CSE498, Collaborative Design, Spring 2025
Computer Science and Engineering
Michigan State University

Ally Financial, headquartered in Detroit, Michigan, is a leader in the U.S. financial services industry. Recognized as one of the nation’s largest online-only banks, Ally provides an array of online banking services to approximately 11 million customers.

Given recent increased interest in artificial intelligence, Ally Financial is experimenting with using generative artificial intelligence (GenAI) to automate various internal business processes. Research conducted thus far by Ally and others is promising, but GenAI’s novelty and complexity create concerns regarding its reliability of performance.

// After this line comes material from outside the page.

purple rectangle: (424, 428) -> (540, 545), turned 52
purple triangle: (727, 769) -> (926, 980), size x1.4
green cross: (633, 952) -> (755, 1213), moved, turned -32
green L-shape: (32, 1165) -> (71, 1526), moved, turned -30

Currently, there is no testing framework in place to accurately assess where GenAI excels and when it should be used in business practices. Without such a framework, it is time-consuming to identify use cases where it is appropriate to apply GenAI.

Our AI System Testing Framework evaluates how a GenAI model performs on a specific task. Given a prompt, the application indicates how well the GenAI model responds to the prompt by displaying meaningful evaluation scores associated with the interaction such as accuracy and relevancy.

After accessing the application, a user interacts with GenAI through a chatbot-like interface. The user prompts the GenAI with a professional use case and reference response, receives an output, and is then redirected to an evaluation page. The evaluation page provides a visualization of scores on how well the AI performed for that use case. Additionally, the user views past interactions and the scores associated with those interactions.

The front end of this system is built using HTML, CSS, and JavaScript. The back end is implemented in Python and uses the Flask library to create a web application. A server provided by the MSU Division of Engineering Computing Services (DECS) is used to host a PostgreSQL database where relevant data is stored.